As our society moves more and more toward communicating through email, text messaging, and other forms of e-communication where we are not face-to-face, it has appeared to become easier and easier for people to seemingly dismiss the traditional professional notice. Whether that looks like resigning by sending a text, by leaving a letter on a boss’s desk with no other communication, by firing off an email, or by simply not showing back up. These are not a professional or courteous way to leave a job, in today’s blog we’ll delve into this a bit more.


Burning a bridge when leaving an organization is never something you want to do. One reason is that it may come back to haunt them years later when they were interviewing for a job they wanted but didn’t get because their reputation had been damaged by an unprofessional exit.

If you’ve decided to leave your job, then do the right thing even if the company you’re leaving may not have. Even if you have only been there a few weeks or months it’s not ok to email that you’re resigning without giving a professional 2-week notice. If you have only been in the job for a short time the chances are high that they won’t want or need you to work out the 2 weeks, but again do the right thing and offer to complete that transition period while stating that if they don’t need you to stay your preference would be to wrap up as quickly as possible. The first step once your decision is made should always be to set up an exit meeting with your manager and present an official letter of resignation.

Before having this conversation, take time to think through how you want to deliver the news and tell why you are moving on.
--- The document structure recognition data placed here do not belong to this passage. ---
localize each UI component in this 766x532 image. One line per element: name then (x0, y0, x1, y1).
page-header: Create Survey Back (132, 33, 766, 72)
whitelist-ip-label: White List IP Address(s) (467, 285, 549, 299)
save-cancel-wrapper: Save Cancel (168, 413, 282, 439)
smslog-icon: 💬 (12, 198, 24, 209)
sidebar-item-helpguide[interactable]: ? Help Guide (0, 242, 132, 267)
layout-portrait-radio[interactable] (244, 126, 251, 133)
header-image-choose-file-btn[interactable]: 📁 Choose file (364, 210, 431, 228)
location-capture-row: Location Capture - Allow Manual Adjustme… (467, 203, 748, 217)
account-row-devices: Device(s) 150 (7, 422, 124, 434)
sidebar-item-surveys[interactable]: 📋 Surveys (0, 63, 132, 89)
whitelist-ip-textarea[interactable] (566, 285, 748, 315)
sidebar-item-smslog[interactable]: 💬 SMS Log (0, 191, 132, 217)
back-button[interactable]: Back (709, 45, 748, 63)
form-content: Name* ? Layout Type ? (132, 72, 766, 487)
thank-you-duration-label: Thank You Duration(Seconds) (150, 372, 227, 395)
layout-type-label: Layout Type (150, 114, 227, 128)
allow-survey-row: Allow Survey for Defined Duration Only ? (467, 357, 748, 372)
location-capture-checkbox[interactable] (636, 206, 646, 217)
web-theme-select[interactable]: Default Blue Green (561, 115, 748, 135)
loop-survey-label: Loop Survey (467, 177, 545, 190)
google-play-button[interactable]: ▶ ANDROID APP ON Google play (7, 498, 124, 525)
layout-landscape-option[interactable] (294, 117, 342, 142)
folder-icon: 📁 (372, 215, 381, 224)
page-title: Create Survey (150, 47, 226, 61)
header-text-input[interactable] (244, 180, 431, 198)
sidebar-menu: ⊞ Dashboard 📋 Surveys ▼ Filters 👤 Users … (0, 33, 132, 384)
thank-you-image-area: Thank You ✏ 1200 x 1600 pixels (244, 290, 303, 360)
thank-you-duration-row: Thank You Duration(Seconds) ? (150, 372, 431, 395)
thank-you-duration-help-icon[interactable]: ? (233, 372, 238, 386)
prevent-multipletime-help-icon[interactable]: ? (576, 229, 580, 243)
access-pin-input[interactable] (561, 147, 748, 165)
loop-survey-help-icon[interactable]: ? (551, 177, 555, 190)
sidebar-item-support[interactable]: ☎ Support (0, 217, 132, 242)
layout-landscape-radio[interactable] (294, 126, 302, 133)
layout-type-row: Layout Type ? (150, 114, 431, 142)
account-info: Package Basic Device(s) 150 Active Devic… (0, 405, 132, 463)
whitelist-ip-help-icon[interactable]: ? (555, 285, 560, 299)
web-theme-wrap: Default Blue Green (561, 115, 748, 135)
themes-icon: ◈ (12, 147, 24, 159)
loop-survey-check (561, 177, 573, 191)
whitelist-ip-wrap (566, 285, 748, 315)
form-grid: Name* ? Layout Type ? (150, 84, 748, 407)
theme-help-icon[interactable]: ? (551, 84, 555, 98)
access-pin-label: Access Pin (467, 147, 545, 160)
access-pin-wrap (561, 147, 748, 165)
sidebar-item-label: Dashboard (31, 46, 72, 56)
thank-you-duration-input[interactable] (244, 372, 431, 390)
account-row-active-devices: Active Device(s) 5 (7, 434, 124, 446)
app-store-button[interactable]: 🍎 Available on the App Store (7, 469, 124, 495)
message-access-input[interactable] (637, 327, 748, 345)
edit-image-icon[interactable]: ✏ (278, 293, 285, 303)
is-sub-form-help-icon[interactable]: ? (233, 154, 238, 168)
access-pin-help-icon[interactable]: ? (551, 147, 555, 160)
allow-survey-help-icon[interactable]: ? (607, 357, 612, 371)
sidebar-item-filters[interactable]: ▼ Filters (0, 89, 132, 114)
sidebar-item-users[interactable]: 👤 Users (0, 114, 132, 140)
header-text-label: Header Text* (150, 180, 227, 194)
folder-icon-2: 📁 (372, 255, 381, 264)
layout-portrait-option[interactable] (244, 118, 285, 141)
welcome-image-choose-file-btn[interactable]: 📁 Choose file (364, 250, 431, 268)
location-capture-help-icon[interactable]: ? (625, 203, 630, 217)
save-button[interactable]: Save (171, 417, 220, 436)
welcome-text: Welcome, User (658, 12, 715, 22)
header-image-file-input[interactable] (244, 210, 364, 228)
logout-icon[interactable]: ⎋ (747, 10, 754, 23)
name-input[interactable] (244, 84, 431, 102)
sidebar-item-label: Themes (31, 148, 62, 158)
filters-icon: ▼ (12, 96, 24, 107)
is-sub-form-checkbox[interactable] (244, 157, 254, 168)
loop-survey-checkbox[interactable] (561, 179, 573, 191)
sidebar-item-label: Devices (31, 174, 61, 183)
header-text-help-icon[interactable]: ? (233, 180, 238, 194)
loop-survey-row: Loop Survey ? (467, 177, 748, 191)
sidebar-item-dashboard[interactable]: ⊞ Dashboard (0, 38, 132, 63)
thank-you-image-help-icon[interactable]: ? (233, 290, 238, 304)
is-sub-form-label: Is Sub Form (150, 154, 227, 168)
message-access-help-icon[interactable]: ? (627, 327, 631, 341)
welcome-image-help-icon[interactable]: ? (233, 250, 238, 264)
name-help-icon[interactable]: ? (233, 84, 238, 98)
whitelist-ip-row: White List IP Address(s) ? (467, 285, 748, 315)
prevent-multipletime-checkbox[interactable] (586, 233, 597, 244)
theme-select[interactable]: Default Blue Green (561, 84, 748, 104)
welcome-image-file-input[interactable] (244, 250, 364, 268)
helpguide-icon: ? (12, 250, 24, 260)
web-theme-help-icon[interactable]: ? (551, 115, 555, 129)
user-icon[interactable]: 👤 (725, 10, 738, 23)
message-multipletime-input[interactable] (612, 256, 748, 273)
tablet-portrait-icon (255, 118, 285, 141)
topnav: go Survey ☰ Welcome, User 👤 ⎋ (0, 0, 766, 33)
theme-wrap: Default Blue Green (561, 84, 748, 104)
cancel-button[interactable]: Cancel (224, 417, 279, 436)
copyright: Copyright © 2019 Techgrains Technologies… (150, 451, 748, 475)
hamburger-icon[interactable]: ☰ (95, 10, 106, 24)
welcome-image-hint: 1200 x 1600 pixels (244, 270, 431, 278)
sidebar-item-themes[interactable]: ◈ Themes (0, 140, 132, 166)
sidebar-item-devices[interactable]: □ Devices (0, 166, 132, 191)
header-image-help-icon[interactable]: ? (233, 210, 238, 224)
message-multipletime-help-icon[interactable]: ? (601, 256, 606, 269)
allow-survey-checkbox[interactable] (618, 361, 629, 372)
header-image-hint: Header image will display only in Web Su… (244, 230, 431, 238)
It is important to be honest and constructive while also showing gratitude for the opportunity they gave you and the experience you’ve gained while there. During this discussion, you will want to present your two-week notice. The reason for this letter is to provide written documentation, which HR typically requires, that you are leaving your current company, as well as confirmation of when your last day would be. Again, convey two weeks and be willing to honor that, but you can discuss a shorter time frame.


Properly organizing this letter is important, so you do not convey too much or too little information. It doesn’t need to be lengthy. Put the date at the top, address it to your boss, make your resignation statement inclusive of your appreciation for the opportunity, and then type your name and sign it. If your boss inquires as to why you’re leaving, which they always should, then you can decide whether or not to get into the details of your decision. Remember to always keep your comments professional and give feedback from the perspective of wanting to be constructive.

Once this conversation is complete, the hard part is over! You will have successfully resigned with poise and professionalism. While moving on from a job is very common, it is always wise to leave on good terms with your former employer. Remember that your reputation, track record of professionalism, and your integrity will follow you throughout your career so do the right thing!